Data Scientist Intern

Internship, Research & Development

United States - NY, New York

Requisition ID



Medidata: Power Smarter Treatments and Healthier

People Medidata is leading the digital transformation of life sciences, creating hope for millions of patients. Medidata helps generate the evidence and insights to help pharmaceutical, biotech, medical device and diagnostics companies, and academic researchers accelerate value, minimize risk, and optimize outcomes. More than one million registered users across 1,900+ customers and partners access the world's most trusted platform for clinical development, commercial, and real-world data. Medidata, a Dassault Systèmes company, is headquartered in New York City and has offices around the world to meet the needs of its customers. Discover more at and follow us @medidata.

At Medidata, interns will have the opportunity to accelerate their careers by working closely with experienced professionals and gain valuable, hands-on, full-time work experience.  By being a part of our global organization, interns have the opportunity to work alongside our talented and committed professionals helping them to build a strong foundation for achieving their career goals.  For 12 weeks, beginning May 20, 2024, interns will have an opportunity to gain a deep understanding of what it means to be a Medidatian. United around a single goal of empowering smarter treatments and healthier people.  Medidatians work in a culture of curiosity, innovation and fun.  You will be contributing to the line of business with sustainable and meaningful work. Our Summer Internship program also includes instructor led training, guided mentorship, exposure to senior leadership and community service.  In addition to individual and specific related responsibilities, each intern will participate in our Intern Innovation Lab.  Assigned to cross-functional teams, interns will work closely to develop an innovative solution to a business problem currently facing Medidata.  As they work diligently to present their final solutions to a panel of top Medidata leaders, we are confident that our interns will make a significant impact on our business.

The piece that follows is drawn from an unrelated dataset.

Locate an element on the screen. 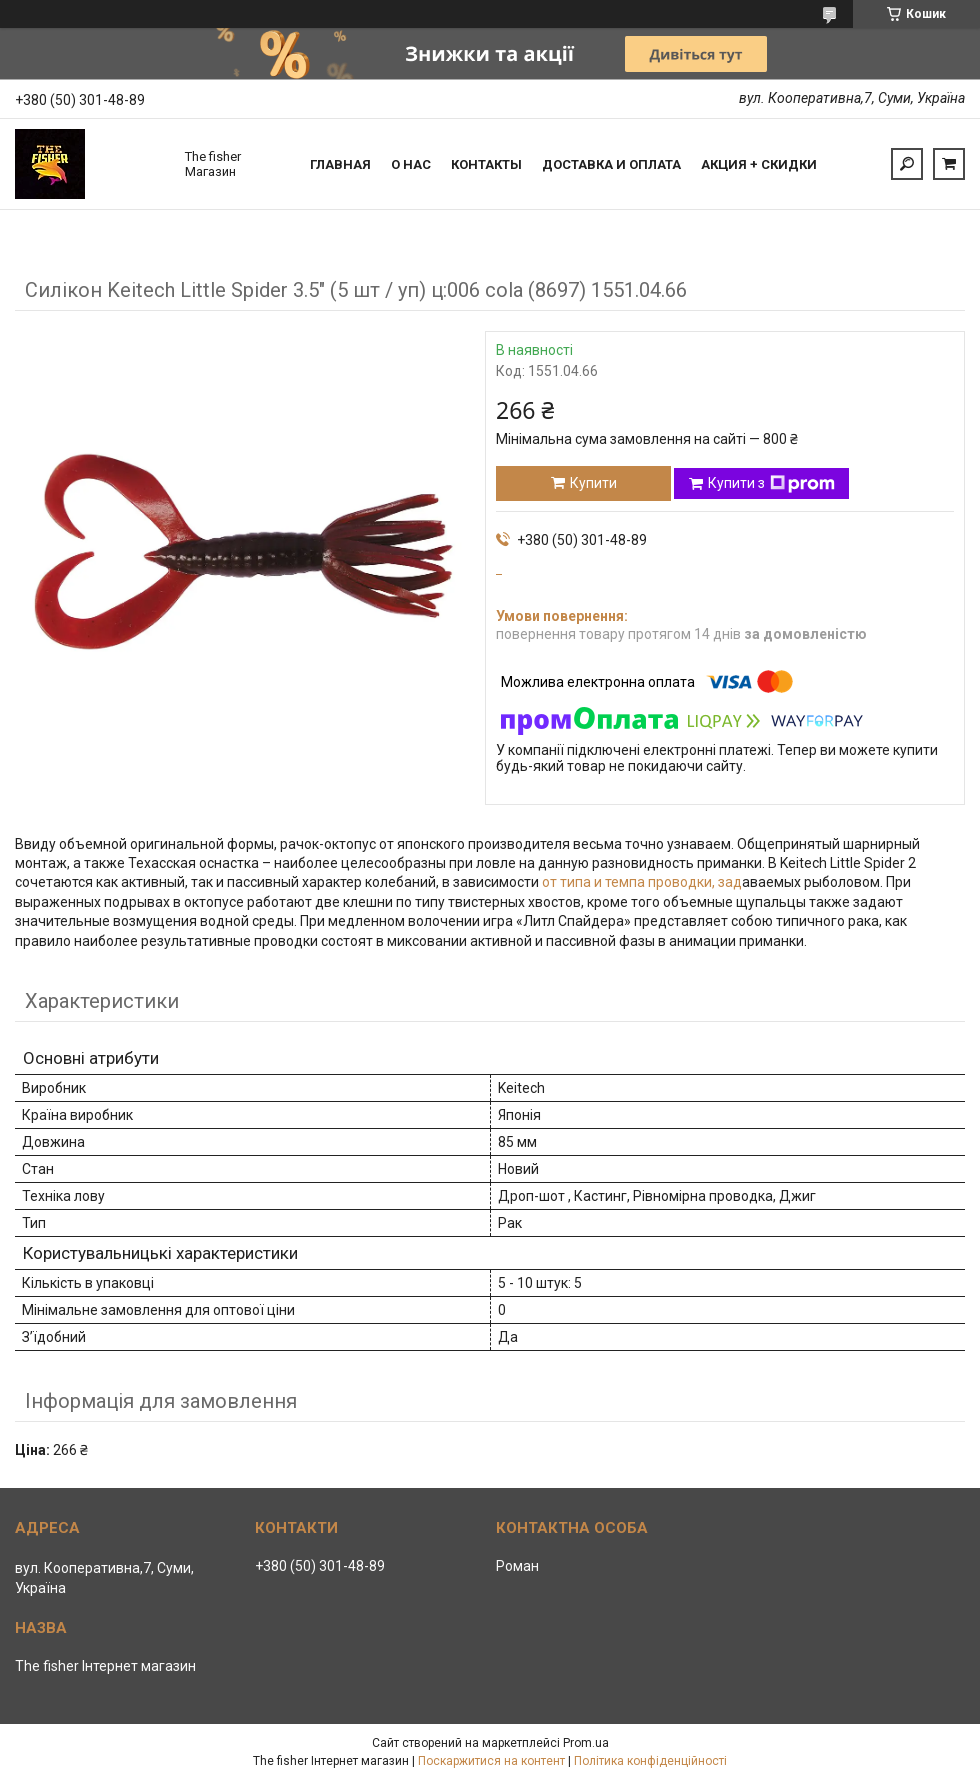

The Position: We are seeking an intern to play a key role in our dynamic team, driving innovative research in synthetic data generation and deriving insights from clinical trial data using LLM-based solutions. Utilizing industry-leading data assets and analytical models, our team is dedicated to transforming the clinical development industry, ensuring both clinical and operational success for our clients and partners.

This key components of this internship are:

  • Performing research and development in the area of synthetic data generation and LLMs
  • Implementing and evaluating algorithms based on research literature
  • Creating, documenting, and maintaining code
  • Reporting findings to internal teams

This project centers on leveraging generative models to enhance the generation of synthetic clinical trial data and derive valuable clinical insights. The scope of the project includes, processing and training generative models using large-scale, complex clinical datasets and external data sources. Key aspects of the project encompass data standardization, feature extraction, identification of external data for augmentation, model development, and evaluation. Collaborating with the Medidata AI Synthetic Data Science team, specialists in clinical trial datasets, this role focuses on building advanced models to extract clinical insights across disease indications. The project demands expertise in longitudinal datasets, machine learning, deep learning, LLMs, NLP/NLU models, and/or generative AI models to craft a cutting-edge solution for processing and extracting insights from clinical trial longitudinal datasets.

Your Requirements:

  • Strong performance in a Bachelor's program in Data Science, Mathematics, Statistics, or Computer Science.
  • Proficiency in Python (with pandas) that allows self-sufficiency in analyzing tabular and longitudinal data. 2+ years experience with Machine Learning and AI, with a focus on areas such as NLP, Deep Learning, Language Modeling, and/or Generative Modeling. Ability to apply statistical analysis techniques.
  • Competence in utilizing ML techniques including Transformers, LSTM, GANs, CNNs, VAEs or other deep gradient-based methods.
  • Demonstrated ability to think creatively, independently access and analyze data, and effectively evaluate both the big picture and key details.
  • Excellent interpersonal, verbal, and written communication skills.
  • Strong time management and problem-solving abilities.
  • Capable of multitasking in a fast-paced environment, with the ability to prioritize deliverables for optimal results.

As with all roles, Medidata sets ranges based on a number of factors including function, level, candidate expertise and experience, and geographic location. The salary range for positions that will be physically based in New York, NY is $32.00 to $37.00 per hour with a $3,500 sign on bonus.


As a game-changer in sustainable technology and innovation, Medidata, Dassault Systèmes company, is striving to build more inclusive and diverse teams across the globe. We believe that our people are our number one asset and we want all employees to feel empowered to bring their whole selves to work every day. It is our goal that our people feel a sense of pride and a passion for belonging. As a company leading change, it’s our responsibility to foster opportunities for all people to participate in a harmonized Workforce of the Future.